The American Swallow-tailed Kite (Elanoides forficatus) of genus Elanoides is an elegant raptor with black glossy blue upperparts and white head and underparts. It has a long, deeply forked tail and pointed wings.  

American Swallow-tailed Kite

Elanoides forficatus

It frequents both swampy areas and forests in tropical and subtropical regions from SE of United States and Florida to Central and South America.  
It catches insects on the wing in low glides above the canopy, but also takes small vertebrates, frogs, young birds and some fruits. It may catch hummingbirds while flying.   
The male performs courtship feeding to the female before to copulate. They nest at treetop of tall trees, often with several pairs within a few hundred metres. One or two eggs are laid in the twig nest, and the incubation lasts 28 to 31 days. The young fledge between 40 and 53 days according to the range.
This species is migratory in N and S of the range and winters in South America. This bird is relatively common throughout its range. 

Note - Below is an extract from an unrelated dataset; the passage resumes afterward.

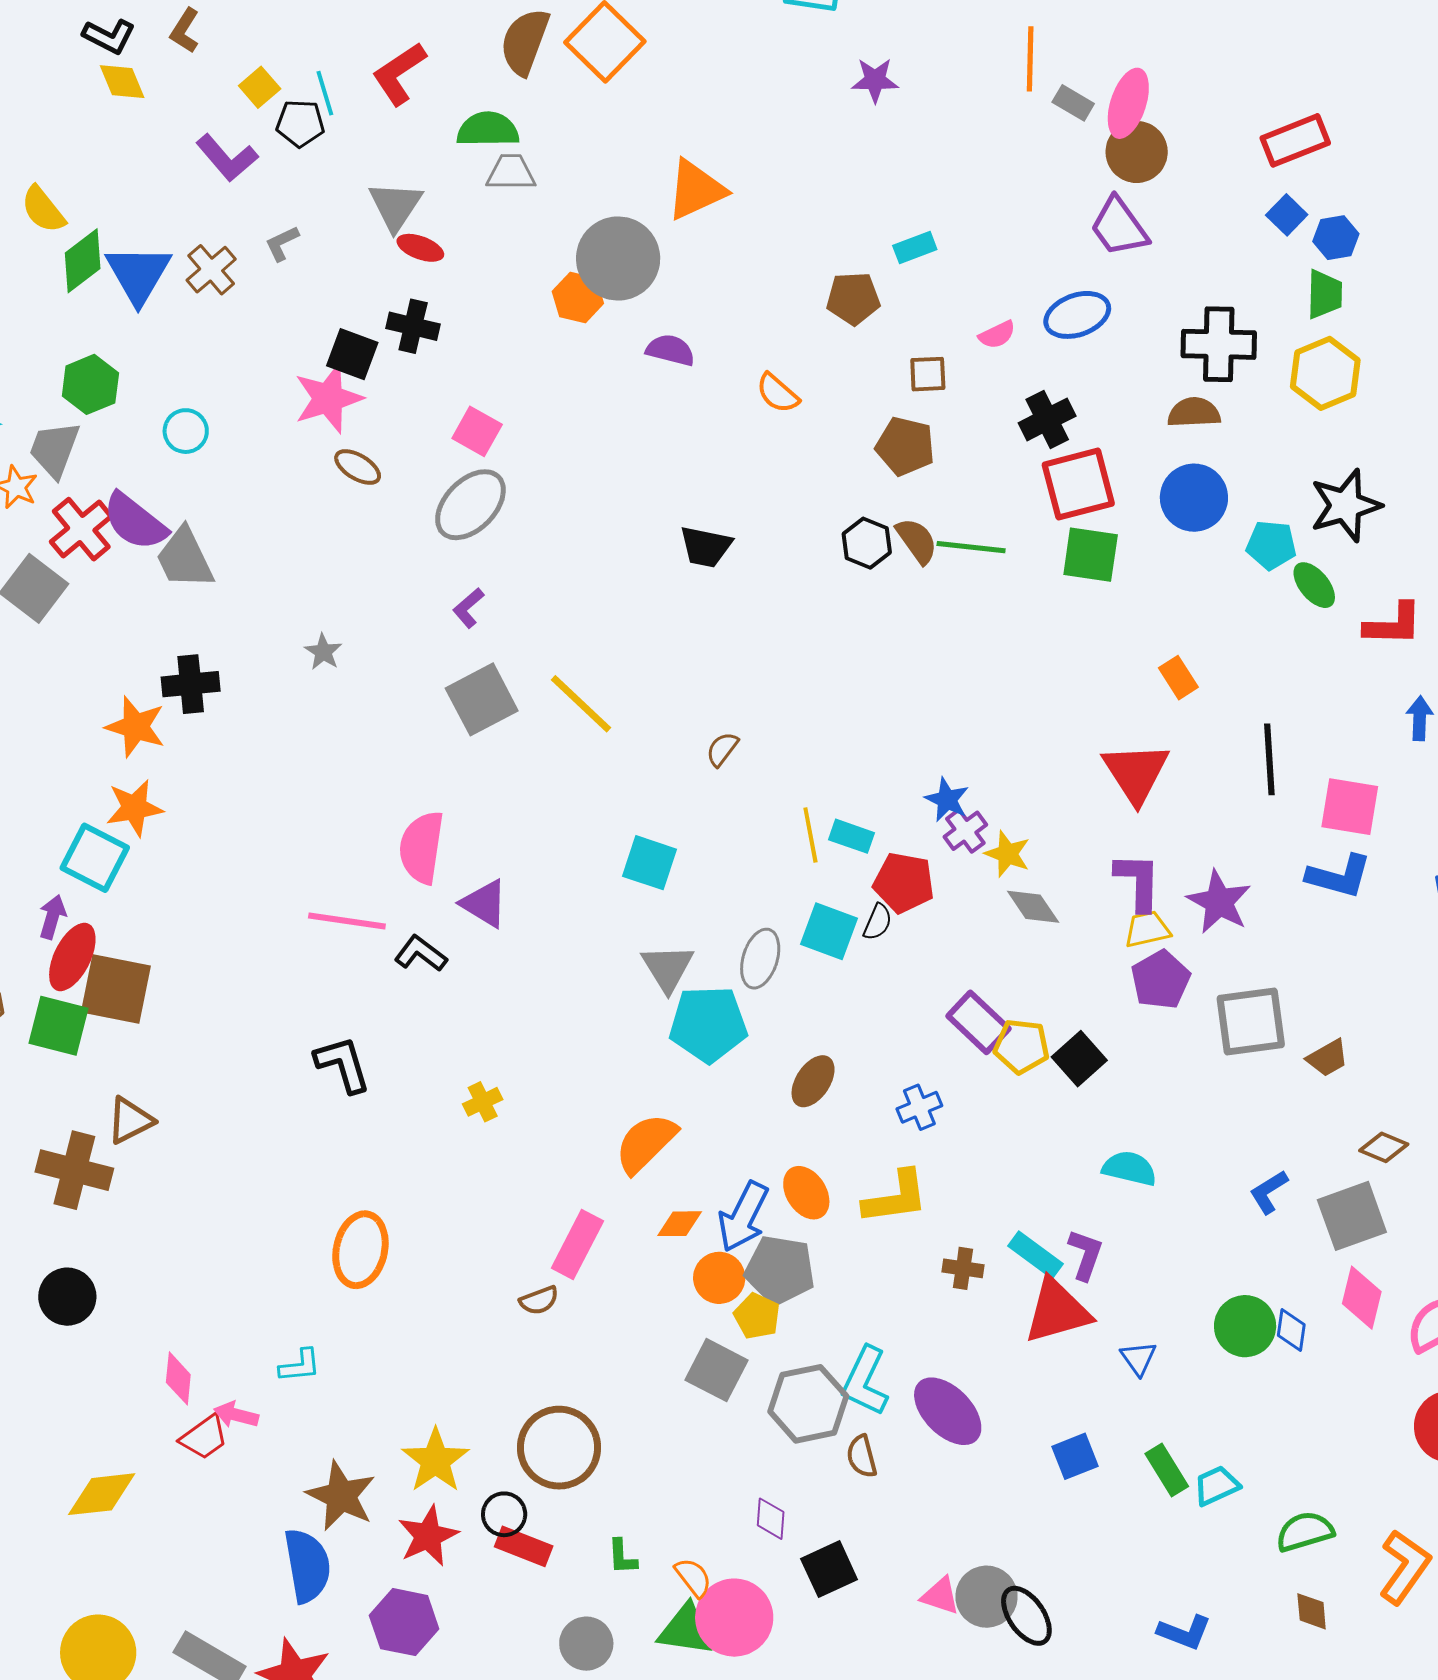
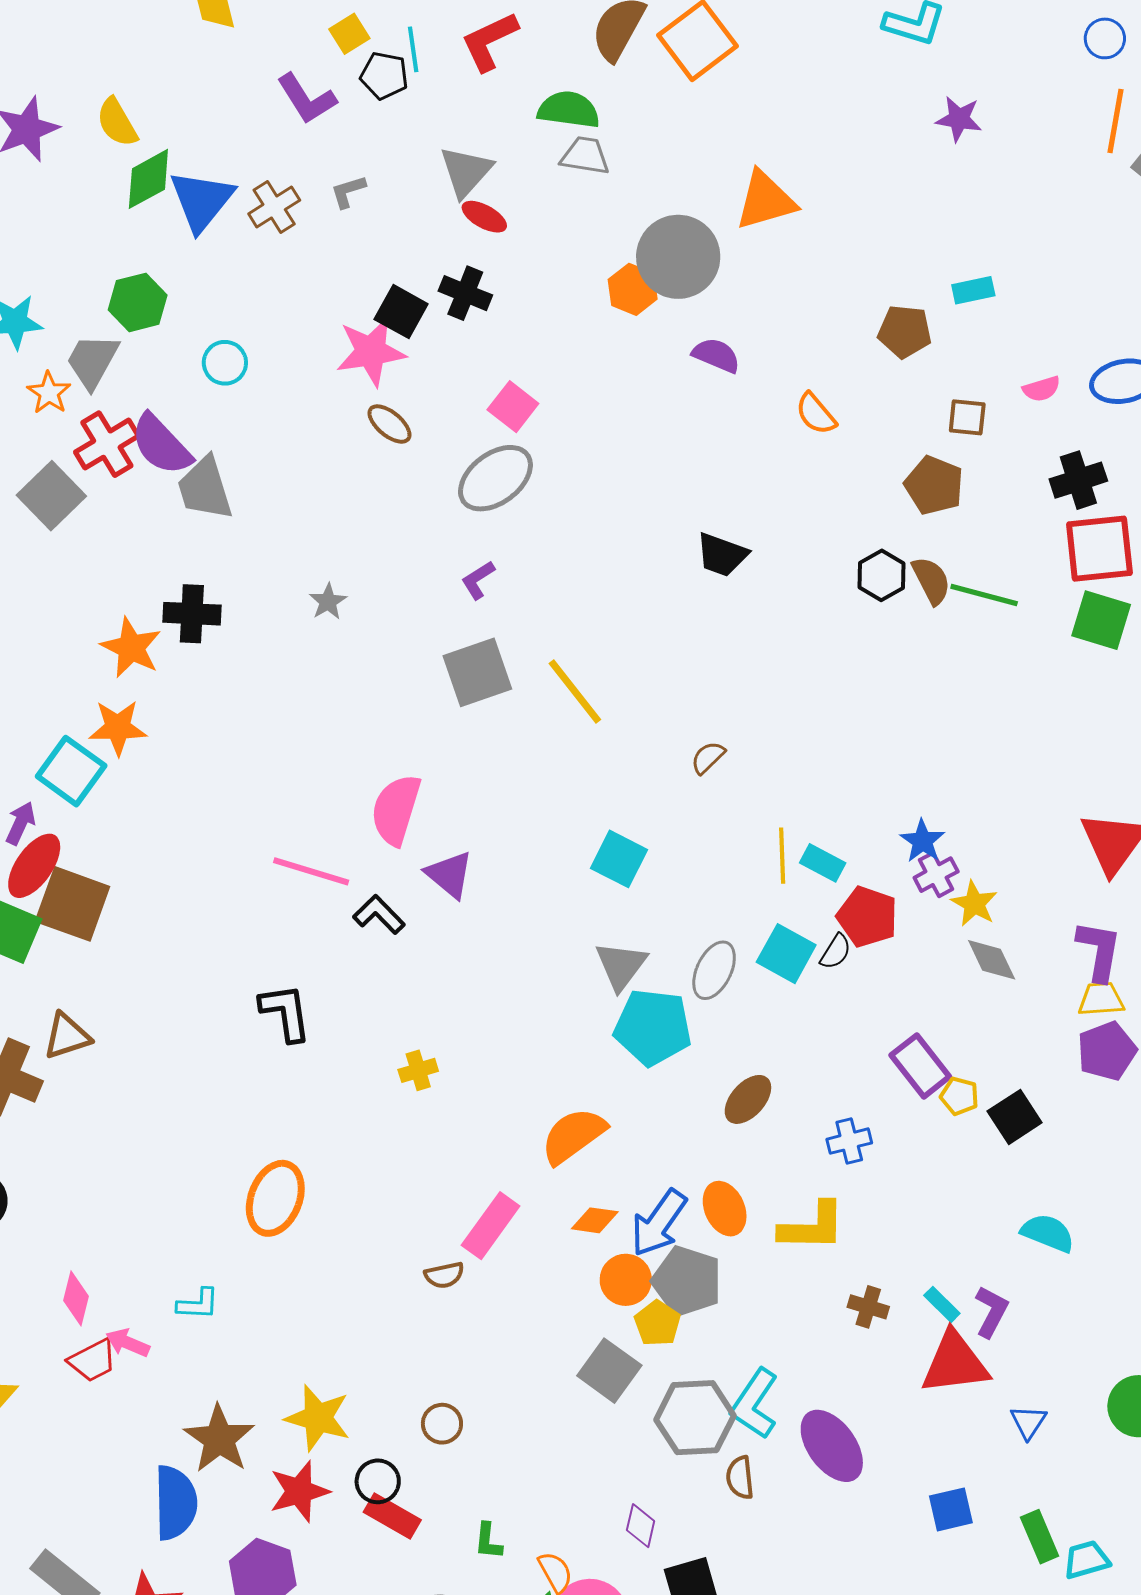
yellow pentagon: (1022, 1046) -> (959, 1096), size x0.7
cyan rectangle: (1035, 1255) -> (942, 1304), size x0.7
brown circle: (559, 1448) -> (442, 1424), size x0.5
yellow star: (435, 1460) -> (318, 1418), turned -30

American Swallow-tailed Kite

Elanoides forficatus

Crested Honey-buzzard

Pernis ptilorhyncus

The members of genus Aviceda are fond of caterpillars and large insects, and sometimes small reptiles. The Cuckoo-hawks have short legs and often perches horizontally. A conspicuous nuchal crest is visible in all species. These raptors show bright coloured plumage, with heavy contrasted markings on the underparts, and uniform dark upperparts.

Black Baza

Aviceda leuphotes

They frequent forests of various types, from evergreen and dry deciduous in Sub-Saharan Africa and Madagascar, to moist tropical and rain forest in Indonesia and Australia.
They usually hunt from a perch and swoop down onto the prey or hop along the ground, and occasionally hawk aerial insects. These raptors appear more active at dusk.

Black Baza

Aviceda leuphotes

They perform aerial displays at the beginning of the breeding season, with undulating flights, mutual soaring, rocking-and-rolling flights accompanied by vocalisations.
They nest in large trees and build a platform in the canopy or in crown of tree. Two or three eggs are laid and both sexes incubate during about one month. The young fledge between 30 and 42 days after hatching, and often depend on parents for food during some time after fledging.

Black Baza

Aviceda leuphotes

The Hook-billed Kite (Chondrohierax uncinatus) of genus Chondrohierax has very large, heavy, hooked bill. There are several variations in bill size and plumage. The male is bluish-grey above and grey barred white or buff below. The tail is conspicuously barred black and white. The female is brown above with grey head, reddish nuchal collar, and rusty or brown breast finely barred white. The pale eyes can be white, pale green or bluish-grey.
It frequents the rain forest, forest edges and clearings. It often soars over the forest, and is also seen in lower canopy and thick understory. 
This raptor feeds primarily on arboreal snails, but also takes reptiles, amphibians, crustaceans and insects. The bill is used to extract the snail from the shell. It catches preys by perch-hunting, or by hopping between branches. 
Mates perform aerial displays, circling together and diving while calling.
They nest in trees in a stick nest placed on thin branches. The female lays one or two eggs, and both sexes incubate during 35 days. The male brings food to the nest and sometimes feeds the young.
This species is probably sedentary in its range.